Port of Tyne advances connected mobility, autonomous logistics | Computer Weekly

The North East Automotive Alliance (NEAA), alongside the Port of Tyne, autonomous driving technology provider Oxa and a consortium of leading industry and academic partners, has delivered the Port‑Connected and Automated Logistics (P-CAL) project.

The Port of Tyne is one of the UK’s major deep-sea ports handling specialised bulk and containerised products, alongside delivery logistics, and assisting growing passenger numbers via its International Passenger Terminal.

Overall, the Port of Tyne adds £658m to the local economy, supporting 10,400 jobs directly and indirectly, and as one of the UK’s largest trust ports.
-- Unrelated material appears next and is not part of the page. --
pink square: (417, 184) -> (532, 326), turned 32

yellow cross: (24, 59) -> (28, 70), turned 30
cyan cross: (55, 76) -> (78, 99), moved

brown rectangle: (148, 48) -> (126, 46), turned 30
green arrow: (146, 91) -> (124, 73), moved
Fully self-financing, it runs on a commercial basis, reinvesting all of its profits back into facilities along the River Tyne for the benefit of the North East and its stakeholders.

Delivered and funded through the UK government’s CAM [Connected and Automated Mobility] Pathfinder programme, NEAA – a collaborative, industry-led cluster dedicated to fostering a competitive and sustainable environment for businesses – is working with its partners to deliver P-CAL to demonstrate autonomous container transport at the Port of Tyne. The initiative will see the deployment of a fully autonomous terminal tractor and secure mesh communication network to move containers between the dockside and the container compound, creating a UK first in waterside port automation.
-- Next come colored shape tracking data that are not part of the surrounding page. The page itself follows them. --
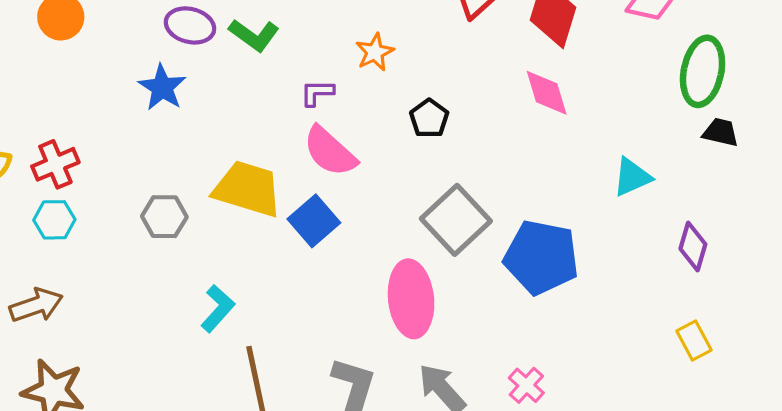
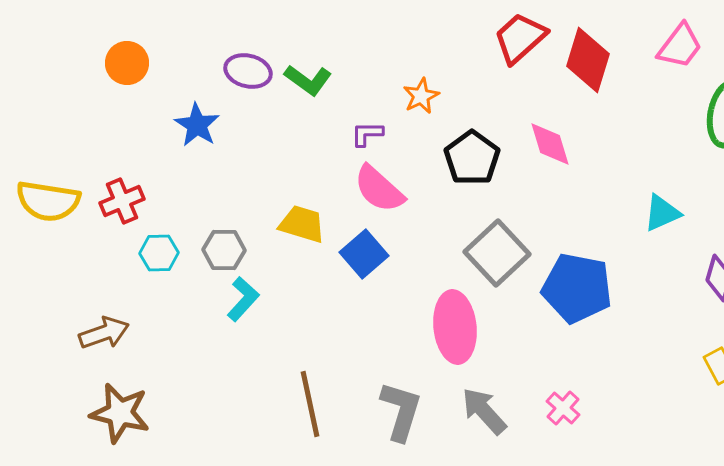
blue star: (162, 87) -> (197, 125), moved
pink diamond: (547, 93) -> (550, 144), moved
black pentagon: (429, 118) -> (472, 158), size x1.5
yellow trapezoid: (248, 189) -> (302, 224), size x0.7
cyan hexagon: (54, 220) -> (159, 253), moved
cyan L-shape: (218, 308) -> (243, 299), moved

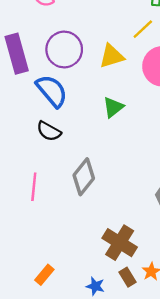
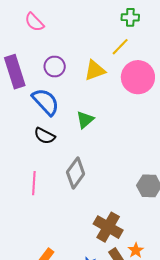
purple circle: (64, 50) -> (55, 67), size x0.7
green triangle: (113, 107) -> (85, 120), moved

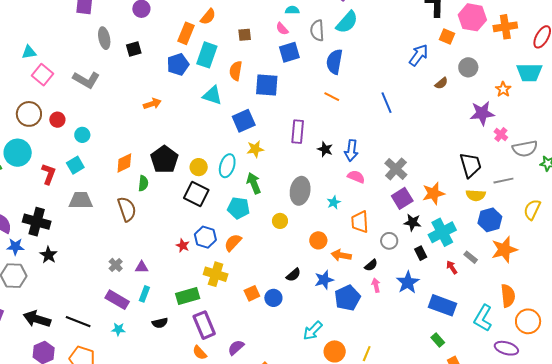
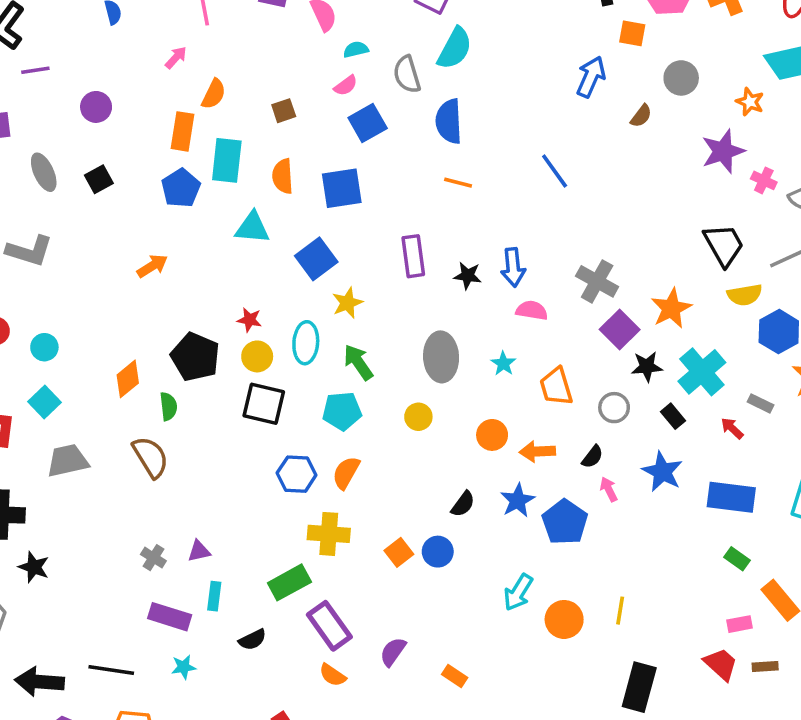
pink semicircle: (282, 29) -> (346, 86), turned -72
red star: (183, 246) -> (249, 320), moved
P-CAL was designed to push the boundaries of autonomous logistics by deploying and validating a fully autonomous terminal tractor in a live port environment. Building on the North East’s earlier 5G CAL and V‑CAL initiatives – which looked to assess the commercial viability of deploying autonomous yard tractors on the Vantec-Nissan route in Sunderland – the project worked to move autonomous technology from proof‑of‑concept trials into a complex, safety‑critical, real‑world operational setting.

Over the course of the project, the consortium is said to have successfully designed, integrated and tested an autonomous container transport service capable of operating on a busy quayside. The scope of work included the deployment of a fully autonomous terminal tractor; a resilient mesh communication network; the capability to integrate with terminal operating systems; real‑time coordination with live crane movements; and the implementation of a cyber security framework to enable safe, remote and automated operations.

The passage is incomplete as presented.